What you need to do:
Please reproduce every record, keeping each one exactly as written.

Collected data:
☆ ☆ ☆
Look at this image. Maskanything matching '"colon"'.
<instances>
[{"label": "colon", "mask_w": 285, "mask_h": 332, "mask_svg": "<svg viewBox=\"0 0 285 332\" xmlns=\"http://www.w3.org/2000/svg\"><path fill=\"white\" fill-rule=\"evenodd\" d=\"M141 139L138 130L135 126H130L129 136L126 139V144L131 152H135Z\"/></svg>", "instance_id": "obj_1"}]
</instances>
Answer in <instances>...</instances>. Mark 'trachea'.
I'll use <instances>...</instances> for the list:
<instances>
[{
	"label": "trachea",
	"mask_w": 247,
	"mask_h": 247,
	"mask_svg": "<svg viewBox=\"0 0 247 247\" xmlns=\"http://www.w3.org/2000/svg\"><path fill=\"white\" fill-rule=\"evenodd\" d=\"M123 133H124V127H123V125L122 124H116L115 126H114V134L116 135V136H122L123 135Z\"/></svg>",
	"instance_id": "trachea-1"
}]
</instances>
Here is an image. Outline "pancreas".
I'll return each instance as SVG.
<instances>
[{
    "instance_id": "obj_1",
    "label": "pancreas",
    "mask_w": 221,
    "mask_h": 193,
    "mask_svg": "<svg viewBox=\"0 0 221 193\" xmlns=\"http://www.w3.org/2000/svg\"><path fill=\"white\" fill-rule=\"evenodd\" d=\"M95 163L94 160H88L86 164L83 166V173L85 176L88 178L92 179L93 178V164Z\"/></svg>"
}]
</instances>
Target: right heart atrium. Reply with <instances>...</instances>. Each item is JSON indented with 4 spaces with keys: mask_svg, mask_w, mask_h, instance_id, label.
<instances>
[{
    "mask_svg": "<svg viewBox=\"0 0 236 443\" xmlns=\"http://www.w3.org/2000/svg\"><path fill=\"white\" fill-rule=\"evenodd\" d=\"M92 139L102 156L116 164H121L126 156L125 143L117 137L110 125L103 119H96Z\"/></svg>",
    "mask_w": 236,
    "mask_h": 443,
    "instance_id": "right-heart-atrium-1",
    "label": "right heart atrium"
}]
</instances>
☆ ☆ ☆
Result of this task:
Look at this image. Maskanything matching '"colon"'.
<instances>
[{"label": "colon", "mask_w": 285, "mask_h": 332, "mask_svg": "<svg viewBox=\"0 0 285 332\" xmlns=\"http://www.w3.org/2000/svg\"><path fill=\"white\" fill-rule=\"evenodd\" d=\"M141 139L138 130L135 126H130L129 136L126 139V144L131 152H135Z\"/></svg>", "instance_id": "obj_1"}]
</instances>
Answer in <instances>...</instances>. Mark 'trachea'.
I'll use <instances>...</instances> for the list:
<instances>
[{
	"label": "trachea",
	"mask_w": 247,
	"mask_h": 247,
	"mask_svg": "<svg viewBox=\"0 0 247 247\" xmlns=\"http://www.w3.org/2000/svg\"><path fill=\"white\" fill-rule=\"evenodd\" d=\"M123 133H124V127H123V125L122 124H116L115 126H114V134L116 135V136H122L123 135Z\"/></svg>",
	"instance_id": "trachea-1"
}]
</instances>
Here is an image. Outline "pancreas".
I'll return each instance as SVG.
<instances>
[{
    "instance_id": "obj_1",
    "label": "pancreas",
    "mask_w": 221,
    "mask_h": 193,
    "mask_svg": "<svg viewBox=\"0 0 221 193\" xmlns=\"http://www.w3.org/2000/svg\"><path fill=\"white\" fill-rule=\"evenodd\" d=\"M95 163L94 160H88L86 164L83 166V173L85 176L88 178L92 179L93 178V164Z\"/></svg>"
}]
</instances>
Target: right heart atrium. Reply with <instances>...</instances>. Each item is JSON indented with 4 spaces with keys: mask_svg, mask_w, mask_h, instance_id, label.
<instances>
[{
    "mask_svg": "<svg viewBox=\"0 0 236 443\" xmlns=\"http://www.w3.org/2000/svg\"><path fill=\"white\" fill-rule=\"evenodd\" d=\"M92 139L102 156L116 164H121L126 156L125 143L117 137L110 125L103 119H96Z\"/></svg>",
    "mask_w": 236,
    "mask_h": 443,
    "instance_id": "right-heart-atrium-1",
    "label": "right heart atrium"
}]
</instances>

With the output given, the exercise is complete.